Start of INPUT

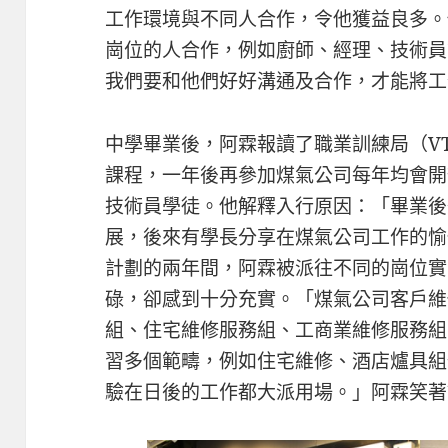
工作環境與不同人合作，令他獲益良多。
崗位的人合作，例如廚師、經理、技術員
我們要和他們好好溝通及合作，才能將工
中學畢業後，阿霖報讀了職業訓練局（V
課程，一年後再參加煤氣公司每年均會開
技術員學徒。他解釋入行原因：「畢業後
展，後來有學長分享在煤氣公司工作的愉
計劃的兩年間，阿霖被派往不同的崗位實
碌，卻感到十分充實。「煤氣公司客戶維
組、住宅維修服務組、工商業維修服務組
習多個範疇，例如住宅維修、酒店爐具組
驗在日後的工作都大派用場。」阿霖笑著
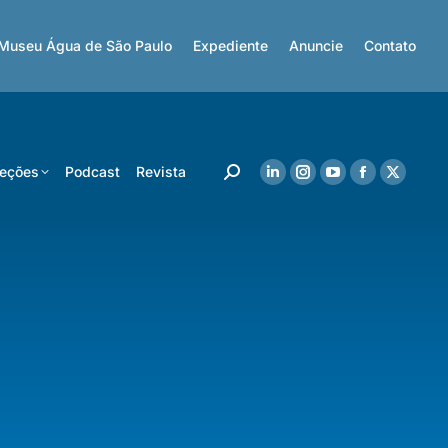
Museu Água de São Paulo
Expediente
Anuncie
Contato
eções
Podcast
Revista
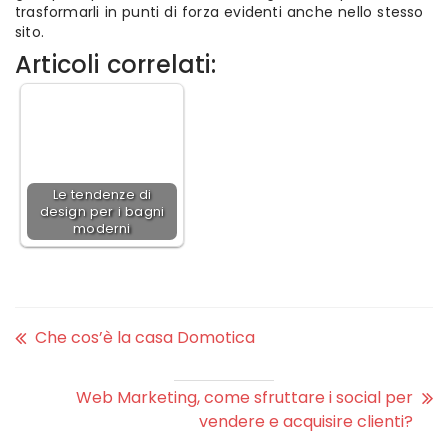
trasformarli in punti di forza evidenti anche nello stesso
sito.
Articoli correlati:
Le tendenze di
design per i bagni
moderni
Che cos’è la casa Domotica
Web Marketing, come sfruttare i social per
vendere e acquisire clienti?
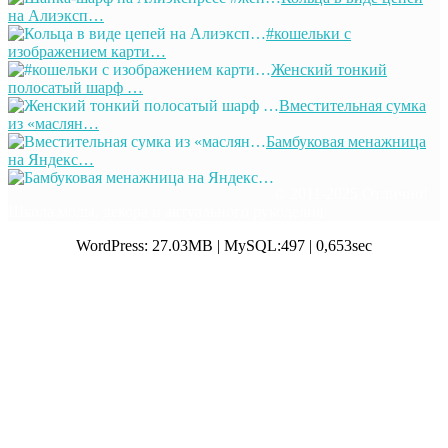
на Алиэксп…
#кошельки с
изображением карти…
Женский тонкий
полосатый шарф …
Вместительная сумка
из «маслян…
Бамбуковая менажница
на Яндекс…
© 2011-2025 Отлично!
Школа моды, декора и актуального рукоделия
WordPress: 27.03MB | MySQL:497 | 0,653sec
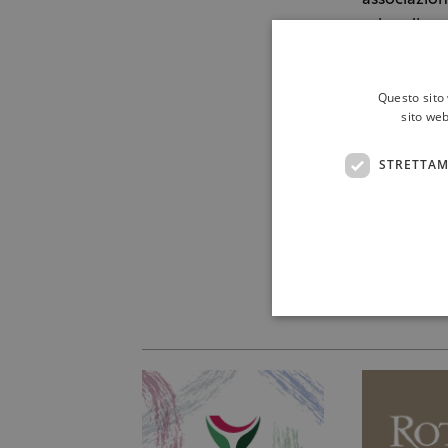
associazion
microdiscar
Vitale dell
supportarl
Questo sito 
Costantino 
sito web
del Treno de
dell’aziend
STRETTAM
Riconfermat
supervisione
C.d.G.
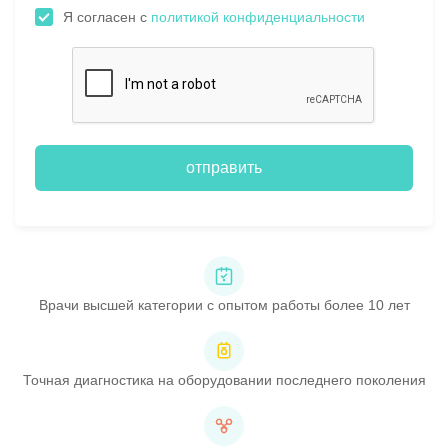
Я согласен с
политикой конфиденциальности
отправить
Врачи высшей категории с опытом работы более 10 лет
Точная диагностика на оборудовании последнего поколения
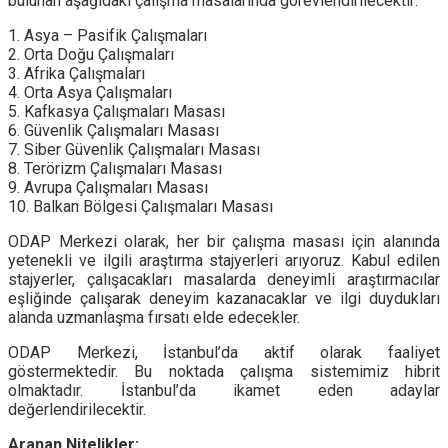
bulunan aşağıdaki çalışma masalarında görevlendirilecektir:
1. Asya – Pasifik Çalışmaları
2. Orta Doğu Çalışmaları
3. Afrika Çalışmaları
4. Orta Asya Çalışmaları
5. Kafkasya Çalışmaları Masası
6. Güvenlik Çalışmaları Masası
7. Siber Güvenlik Çalışmaları Masası
8. Terörizm Çalışmaları Masası
9. Avrupa Çalışmaları Masası
10. Balkan Bölgesi Çalışmaları Masası
ODAP Merkezi olarak, her bir çalışma masası için alanında
yetenekli ve ilgili araştırma stajyerleri arıyoruz. Kabul edilen
stajyerler, çalışacakları masalarda deneyimli araştırmacılar
eşliğinde çalışarak deneyim kazanacaklar ve ilgi duydukları
alanda uzmanlaşma fırsatı elde edecekler.
ODAP Merkezi, İstanbul’da aktif olarak faaliyet
göstermektedir. Bu noktada çalışma sistemimiz hibrit
olmaktadır. İstanbul’da ikamet eden adaylar
değerlendirilecektir.
Aranan Nitelikler:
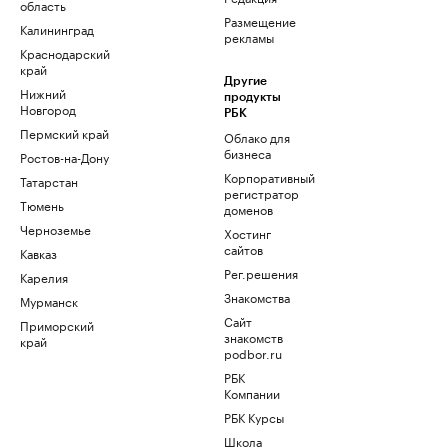
область
Размещение
Калининград
рекламы
Краснодарский
край
Другие
Нижний
продукты
Новгород
РБК
Пермский край
Облако для
бизнеса
Ростов-на-Дону
Корпоративный
Татарстан
регистратор
Тюмень
доменов
Черноземье
Хостинг
сайтов
Кавказ
Рег.решения
Карелия
Знакомства
Мурманск
Сайт
Приморский
знакомств
край
podbor.ru
РБК
Компании
РБК Курсы
Школа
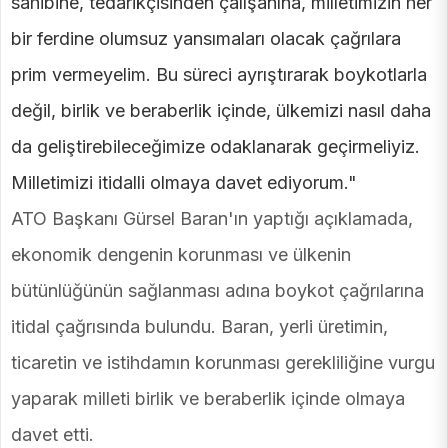
sahibine, tedarikçisinden çalışanına, milletimizin her
bir ferdine olumsuz yansımaları olacak çağrılara
prim vermeyelim. Bu süreci ayrıştırarak boykotlarla
değil, birlik ve beraberlik içinde, ülkemizi nasıl daha
da geliştirebileceğimize odaklanarak geçirmeliyiz.
Milletimizi itidalli olmaya davet ediyorum."
ATO Başkanı Gürsel Baran'ın yaptığı açıklamada,
ekonomik dengenin korunması ve ülkenin
bütünlüğünün sağlanması adına boykot çağrılarına
itidal çağrısında bulundu. Baran, yerli üretimin,
ticaretin ve istihdamın korunması gerekliliğine vurgu
yaparak milleti birlik ve beraberlik içinde olmaya
davet etti.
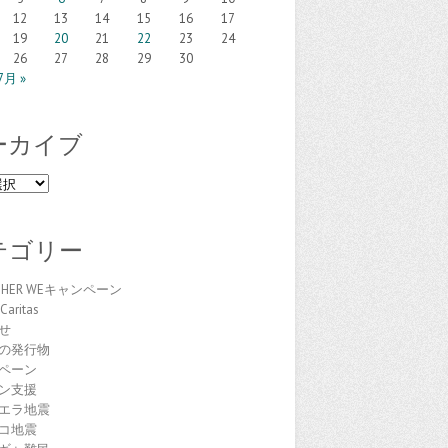
12
13
14
15
16
17
19
20
21
22
23
24
26
27
28
29
30
7月 »
ーカイブ
テゴリー
THER WEキャンペーン
Caritas
せ
の発行物
ペーン
ン支援
エラ地震
コ地震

End of INPUT

> **AIM OF THE TASK**
Output the lines above between the one holding "sahibine, tedarikçisinden çalışanına, milletimizin" and the one holding "Milletimizi itidalli olmaya", inclusive, with nothing before or after them.

> **TASK ANSWER**
sahibine, tedarikçisinden çalışanına, milletimizin her
bir ferdine olumsuz yansımaları olacak çağrılara
prim vermeyelim. Bu süreci ayrıştırarak boykotlarla
değil, birlik ve beraberlik içinde, ülkemizi nasıl daha
da geliştirebileceğimize odaklanarak geçirmeliyiz.
Milletimizi itidalli olmaya davet ediyorum."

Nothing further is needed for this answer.